Lo que heredarán mis amantes: un departamento cada uno, es lo justo y decoroso, considérese en el rubro “pensión de viuda”.
Costo de mi campaña presidencial austera: un millón de dólares.
Costo de mi campaña presidencial como uno se merece, alquilando avión privado: dos millones de dólares.
Donación de mi madre al arzobispado de Lima: misterio insondable, asunto pendiente de investigación.
Donación de mi madre a su hermano idealista desheredado: un millón de dólares.
Donación de mi madre a mi campaña presidencial: cero coma cero, seguimos a la espera, la esperanza es lo último que se pierde (incluso si pierdo las elecciones), un beso y un abrazo para mi madre que está viajando por sus minas en Huánuco.

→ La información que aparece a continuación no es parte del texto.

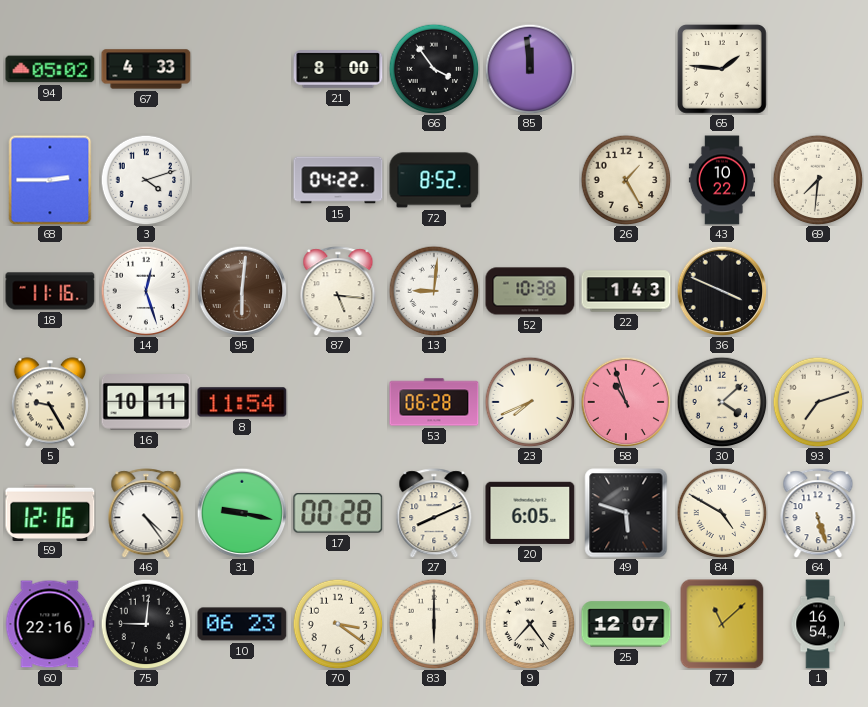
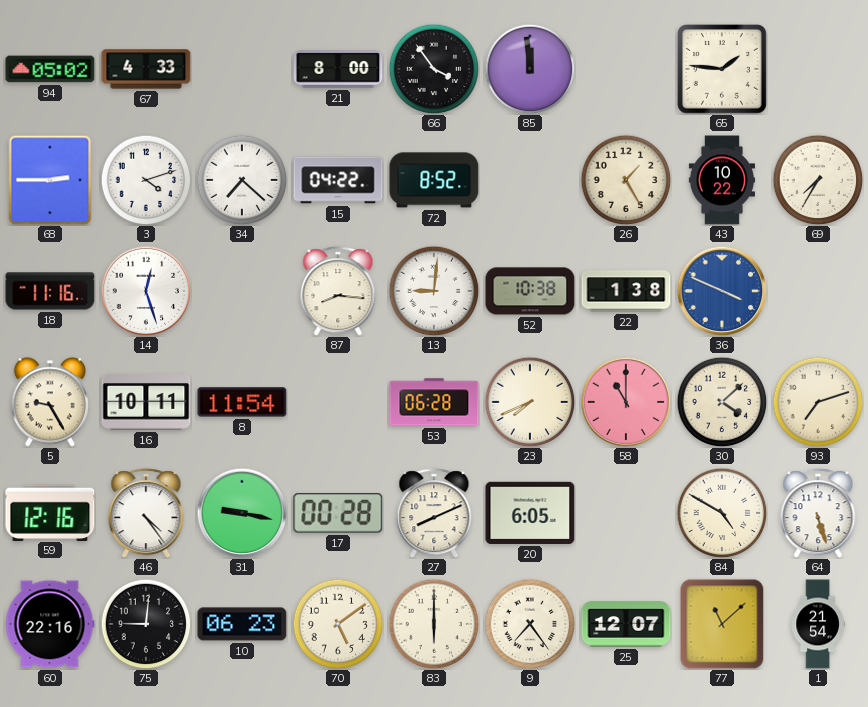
34: none -> 7:22
69: 7:31 -> 7:35
95: 6:01 -> none
87: 5:16 -> 8:16
22: 1:43 -> 1:38
36 dial: black -> blue
58: 10:57 -> 11:00
49: 5:48 -> none
70: 3:21 -> 5:09
1: 16:54 -> 21:54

Porcentaje de intención de voto nacional que asignan las encuestas a mi candidatura presidencial: cuatro por ciento.
Porcentaje de intención que tengo de ser candidato: cien por ciento.
Porcentaje de posibilidades de ganar si soy candidato: cincuenta por ciento, ríanse, ya nos vemos en abril.
Sueldo del presidente del Perú: tres mil quinientos dólares mensuales después de impuestos.
Presupuesto de mi familia: treinta mil dólares mensuales como mínimo.
Presupuesto de mi familia cuando mis hijas se vayan a estudiar en universidades de los Estados Unidos en dos años: cuarenta mil dólares mensuales como mínimo.
Dinero de mis ahorros que gastaría en mi presupuesto familiar los cinco años como presidente del Perú: dos millones y medio de dólares.
Dinero que me quedaría de mis ahorros de toda la vida (veintisiete años haciendo televisión en el Perú y el extranjero, veinte años ya como escritor, trece novelas publicadas y traducidas a dieciocho lenguas) cuando termine mi gestión como presidente: menos que cero.